Lime Medium - Notebook by Raj Sangani (rajbsangani)

Created 3 years ago

import numpy as np
import pandas as pd 
import matplotlib.pyplot as plt
import seaborn as sns

import warnings
warnings.filterwarnings("ignore")

import re
from bs4 import BeautifulSoup
from tqdm import tqdm
from nltk.stem import WordNetLemmatizer
import nltk
from nltk.corpus import stopwords
nltk.download('wordnet')
nltk.download('stopwords')
import re
from nltk.stem import PorterStemmer
from nltk.tokenize import TweetTokenizer
import string

from sklearn.model_selection import train_test_split
from sklearn.metrics import accuracy_score,f1_score, confusion_matrix

from keras.preprocessing.text import Tokenizer
from keras.preprocessing.sequence import pad_sequences
from keras.layers import Dense , Input , LSTM , Embedding, Dropout , Activation, GRU, Flatten
from keras.layers import Bidirectional, GlobalMaxPool1D
from keras.models import Model, Sequential
from keras.layers import Convolution1D
from keras import initializers, regularizers, constraints, optimizers, layers

[nltk_data] Downloading package wordnet to /root/nltk_data...
[nltk_data]   Package wordnet is already up-to-date!
[nltk_data] Downloading package stopwords to /root/nltk_data...
[nltk_data]   Package stopwords is already up-to-date!

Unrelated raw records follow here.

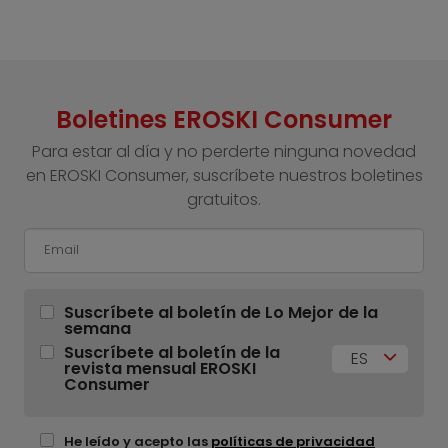
Boletines EROSKI Consumer
Para estar al día y no perderte ninguna novedad
en EROSKI Consumer, suscríbete nuestros boletines
gratuitos.
Suscríbete al boletín de Lo Mejor de la
semana
Suscríbete al boletín de la
ES
revista mensual EROSKI
Consumer
He leído y acepto las
políticas de privacidad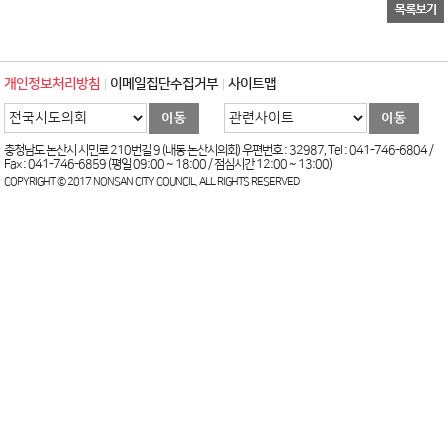
개인정보처리방침
이메일집단수집거부
사이트맵
충청남도 논산시 시민로 210번길 9 (내동 논산시의회) 우편번호 : 32987, Tel : 041-746-6804 /
Fax : 041-746-6859 (평일 09:00 ~ 18:00 / 점심시간 12:00 ~ 13:00)
COPYRIGHT © 2017 NONSAN CITY COUNCIL. ALL RIGHTS RESERVED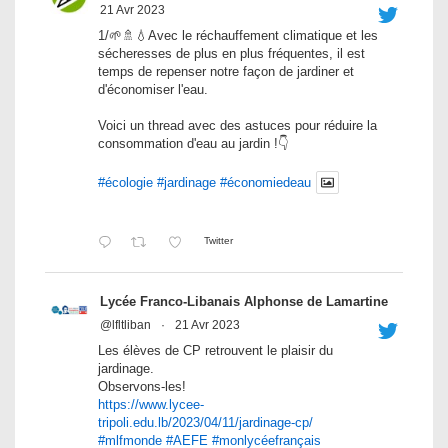
21 Avr 2023
1/🌱🚿💧Avec le réchauffement climatique et les
sécheresses de plus en plus fréquentes, il est
temps de repenser notre façon de jardiner et
d'économiser l'eau.
Voici un thread avec des astuces pour réduire la
consommation d'eau au jardin !👇
#écologie
#jardinage
#économiedeau
Twitter
Lycée Franco-Libanais Alphonse de Lamartine
@lfltliban
·
21 Avr 2023
Les élèves de CP retrouvent le plaisir du
jardinage.
Observons-les!
https://www.lycee-
tripoli.edu.lb/2023/04/11/jardinage-cp/
#mlfmonde
#AEFE
#monlycéefrançais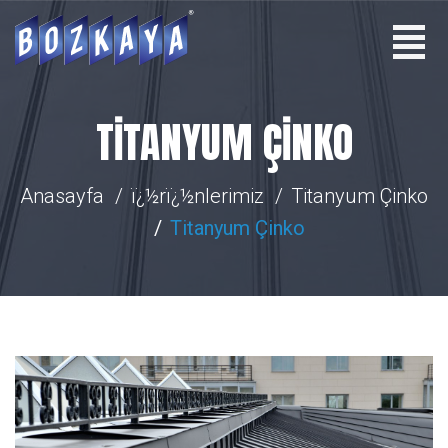
TITANYUM ÇINKO
Anasayfa
ï¿½rï¿½nlerimiz
Titanyum Çinko
Titanyum Çinko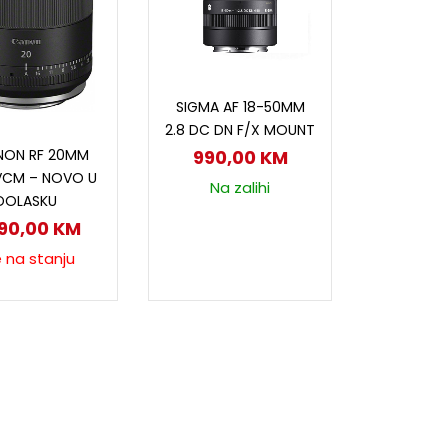
Dodaj u korpu
SIGMA AF 18-50MM
2.8 DC DN F/X MOUNT
ročitaj više
ON RF 20MM
990,00
KM
 VCM – NOVO U
Na zalihi
DOLASKU
990,00
KM
e na stanju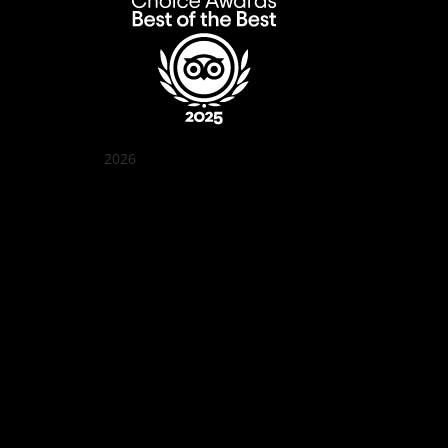
2026
꽌부이 정원
Best outdoor seating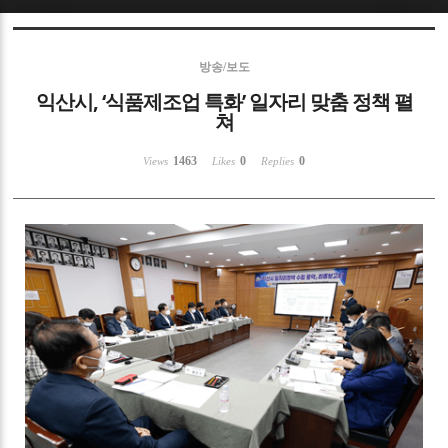
Sketchbook5, 스케치북5
방송/보도
익산시, ‘식품제조업 특화’ 일자리 맞춤 정책 펼
쳐
1463
0
0
Views
Likes
Replies
Sketchbook5, 스케치북5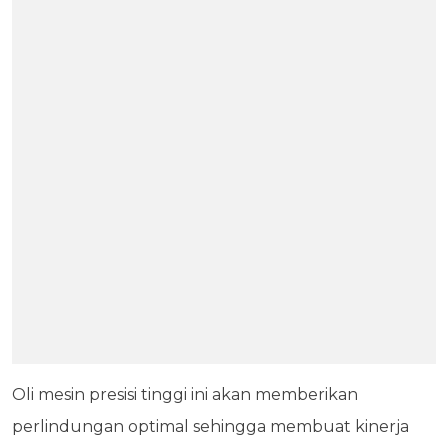
Oli mesin presisi tinggi ini akan memberikan
perlindungan optimal sehingga membuat kinerja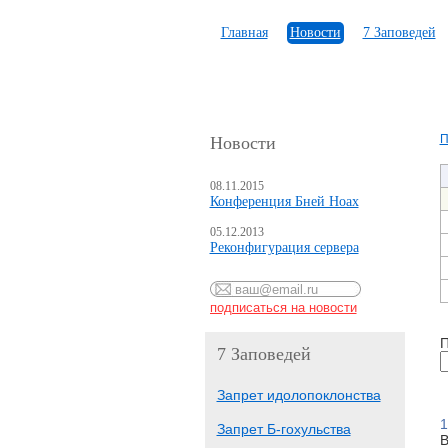
Главная
Новости
7 Заповедей
П
Новости
08.11.2015
Конференция Бней Ноах
05.12.2013
Реконфигурация сервера
П
7 Заповедей
Запрет идолопоклонства
1
Запрет Б-гохульства
В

data=pd.read_csv("ratings_and_sentiments.csv",encoding= 'unicode_escape')

pd.set_option('display.max_colwidth', -1)

data=data[['review_text','num_rating']]
data.head()

def decontract(text):
    text = re.sub(r"won\'t", "will not", text)
    text = re.sub(r"can\'t", "can not", text)
    text = re.sub(r"n\'t", " not", text)
    text = re.sub(r"\'re", " are", text)
    text = re.sub(r"\'s", " is", text)
    text = re.sub(r"\'d", " would", text)
    text = re.sub(r"\'ll", " will", text)
    text = re.sub(r"\'t", " not", text)
    text = re.sub(r"\'ve", " have", text)
    text = re.sub(r"\'m", " am", text)
    return text
lemmatizer = WordNetLemmatizer()